The influx of foreign funds to Indonesia has begun to move to long-term investment including foreign direct investment (FDI), easing the risk of a sudden reversal, the Jakarta Post quoted an official from Bank Indonesia (BI), the central bank.
"Although portfolio (investment) remains dominant, FDI continues to improve. Long-term capital inflows increase, so pressures of reversal lessen," BI spokesman Difi A. Johansyah told a press briefing on Tuesday.
According to BI data, FDI rose nearly 17 percent to 2.9 billion U.S. dollars in the first three months of this year, up from 2.48 billion dollars.
Separately, foreign portfolio investment (FPI) decreased to 3. 56 billion dollars from 6.1 billion dollars.
BI Deputy Governor Budi Mulya forecast this trend late last year when he announced the central bank's projection that capital inflows to the portfolio market would drop to 11 billion dollars this year, compared to 15.7 billion dollars last year, while foreign direct investment would be higher, at 16.7 billion dollars in 2011 compared with 13 billion dollars in 2010.
"There's a change in the characteristic of inflows to Indonesia.
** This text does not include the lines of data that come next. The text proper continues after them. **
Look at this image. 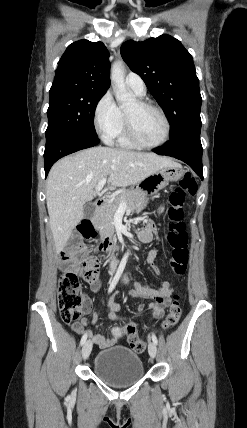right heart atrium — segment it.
Wrapping results in <instances>:
<instances>
[{
  "label": "right heart atrium",
  "instance_id": "right-heart-atrium-1",
  "mask_svg": "<svg viewBox=\"0 0 247 428\" xmlns=\"http://www.w3.org/2000/svg\"><path fill=\"white\" fill-rule=\"evenodd\" d=\"M97 133L106 142L115 140L122 126L121 110L110 92H106L97 102L93 113Z\"/></svg>",
  "mask_w": 247,
  "mask_h": 428
}]
</instances>
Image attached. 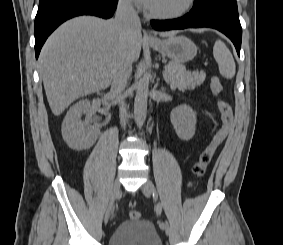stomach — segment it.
<instances>
[{
	"label": "stomach",
	"mask_w": 283,
	"mask_h": 245,
	"mask_svg": "<svg viewBox=\"0 0 283 245\" xmlns=\"http://www.w3.org/2000/svg\"><path fill=\"white\" fill-rule=\"evenodd\" d=\"M150 46L173 62L180 64L191 61L197 54L196 45L185 36H170L167 39L152 42Z\"/></svg>",
	"instance_id": "obj_1"
}]
</instances>
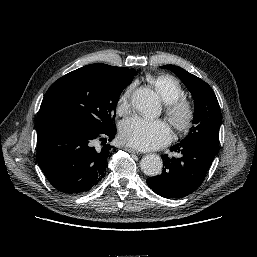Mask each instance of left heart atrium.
Instances as JSON below:
<instances>
[{
	"instance_id": "left-heart-atrium-1",
	"label": "left heart atrium",
	"mask_w": 257,
	"mask_h": 257,
	"mask_svg": "<svg viewBox=\"0 0 257 257\" xmlns=\"http://www.w3.org/2000/svg\"><path fill=\"white\" fill-rule=\"evenodd\" d=\"M119 139L123 144L136 149L151 150L168 144L171 133L162 121L134 116L120 124Z\"/></svg>"
}]
</instances>
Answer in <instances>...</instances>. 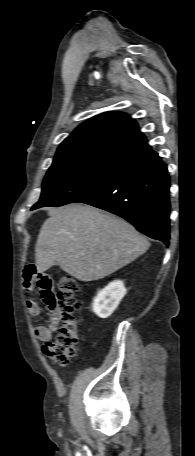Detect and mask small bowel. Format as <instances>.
<instances>
[{
  "label": "small bowel",
  "instance_id": "obj_1",
  "mask_svg": "<svg viewBox=\"0 0 195 456\" xmlns=\"http://www.w3.org/2000/svg\"><path fill=\"white\" fill-rule=\"evenodd\" d=\"M34 284L37 285L41 297L51 315L49 326H37L35 328V335L39 340L47 342L50 341L53 336V331L58 319L56 295L53 290L51 277L46 273L38 271L34 264H29L25 267L23 272V285L26 290L30 291ZM26 305L30 315L39 316L41 314V307L35 300L28 299Z\"/></svg>",
  "mask_w": 195,
  "mask_h": 456
}]
</instances>
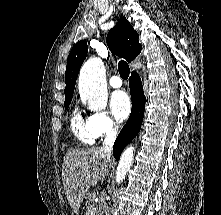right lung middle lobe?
Segmentation results:
<instances>
[{
    "instance_id": "dd1d6c3e",
    "label": "right lung middle lobe",
    "mask_w": 221,
    "mask_h": 215,
    "mask_svg": "<svg viewBox=\"0 0 221 215\" xmlns=\"http://www.w3.org/2000/svg\"><path fill=\"white\" fill-rule=\"evenodd\" d=\"M70 103H71V99H70V100H66V101L64 102V107H65L66 109H68Z\"/></svg>"
}]
</instances>
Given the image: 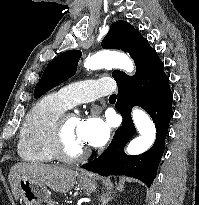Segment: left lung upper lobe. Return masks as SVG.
Returning a JSON list of instances; mask_svg holds the SVG:
<instances>
[{
  "label": "left lung upper lobe",
  "instance_id": "left-lung-upper-lobe-1",
  "mask_svg": "<svg viewBox=\"0 0 199 205\" xmlns=\"http://www.w3.org/2000/svg\"><path fill=\"white\" fill-rule=\"evenodd\" d=\"M140 34L138 30L126 21L119 20L115 22L101 45L105 49H119L127 52L135 37ZM81 57V51L70 50L63 52L53 59L45 68L44 73L37 83L34 90V97L39 98L53 87L61 84L72 77L77 69L78 61ZM120 71H113L114 79Z\"/></svg>",
  "mask_w": 199,
  "mask_h": 205
}]
</instances>
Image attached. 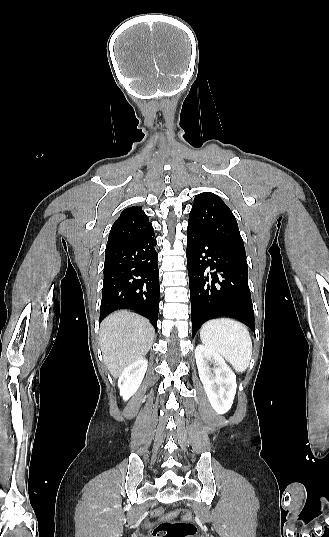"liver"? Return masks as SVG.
Listing matches in <instances>:
<instances>
[{"label": "liver", "mask_w": 329, "mask_h": 537, "mask_svg": "<svg viewBox=\"0 0 329 537\" xmlns=\"http://www.w3.org/2000/svg\"><path fill=\"white\" fill-rule=\"evenodd\" d=\"M155 331L151 323L130 311H116L100 326L99 344L104 363L114 378L151 348Z\"/></svg>", "instance_id": "6515ba94"}]
</instances>
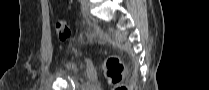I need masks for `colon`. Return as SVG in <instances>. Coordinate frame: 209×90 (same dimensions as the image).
<instances>
[{
	"label": "colon",
	"instance_id": "obj_1",
	"mask_svg": "<svg viewBox=\"0 0 209 90\" xmlns=\"http://www.w3.org/2000/svg\"><path fill=\"white\" fill-rule=\"evenodd\" d=\"M56 32L60 41H66L70 35V27L63 19L56 22ZM106 77L113 87V90H129V86L124 83L125 66L122 60L115 55L108 56L104 61Z\"/></svg>",
	"mask_w": 209,
	"mask_h": 90
}]
</instances>
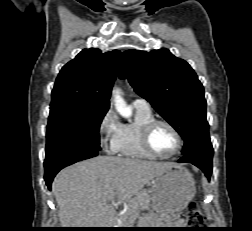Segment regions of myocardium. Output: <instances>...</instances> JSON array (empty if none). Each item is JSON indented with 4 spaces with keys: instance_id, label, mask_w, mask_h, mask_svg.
I'll return each mask as SVG.
<instances>
[{
    "instance_id": "myocardium-1",
    "label": "myocardium",
    "mask_w": 252,
    "mask_h": 231,
    "mask_svg": "<svg viewBox=\"0 0 252 231\" xmlns=\"http://www.w3.org/2000/svg\"><path fill=\"white\" fill-rule=\"evenodd\" d=\"M160 124L168 127L171 130V132L174 134V136L177 140V148L170 155H161V154L157 153L151 145L152 130L154 129L155 126L160 125ZM140 136H141V143H142V146L145 149V151L155 158L171 159V158L175 157L177 154H179V152L181 151V149L183 147V139H182L181 134L177 130V128L172 123H170L169 121L164 120V119H155L154 118V119L148 121L146 124L143 125V127L141 129Z\"/></svg>"
}]
</instances>
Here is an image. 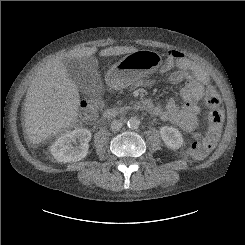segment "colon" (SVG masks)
<instances>
[{
    "label": "colon",
    "instance_id": "colon-1",
    "mask_svg": "<svg viewBox=\"0 0 245 245\" xmlns=\"http://www.w3.org/2000/svg\"><path fill=\"white\" fill-rule=\"evenodd\" d=\"M167 57L170 62L176 63L184 58V54L177 50H170L167 53ZM101 102L102 100L99 96L91 95L87 97L84 100L77 125L83 126L91 122L95 118L97 108ZM205 102L208 107L213 109L210 114V130L204 138L194 141L190 147L184 150V156L192 159H203L214 148L221 133L223 114L217 110L220 104V97L212 86H209L206 90Z\"/></svg>",
    "mask_w": 245,
    "mask_h": 245
}]
</instances>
From 2008 to 2010, inflows were dominated by short-term investment. Now it's beginning to be seen that inflows are starting to enter the FDI, as indicated by surging investment loan growth," Johansyah said.
Investment loans increased 29 percent on a year-on-year basis as of May this year, while loan growth was down to 23.4 percent in June, BI data showed. Investment loan growth was faster than consumer loans' and working capital loans' growth of respective 17.8 percent and 24.8 percent.
"The increase in investment loans is expected to widen economic capacity so it could positively impact economic growth without resulting in overheating in the country's economy," BI' s second quarter monetary policy report said.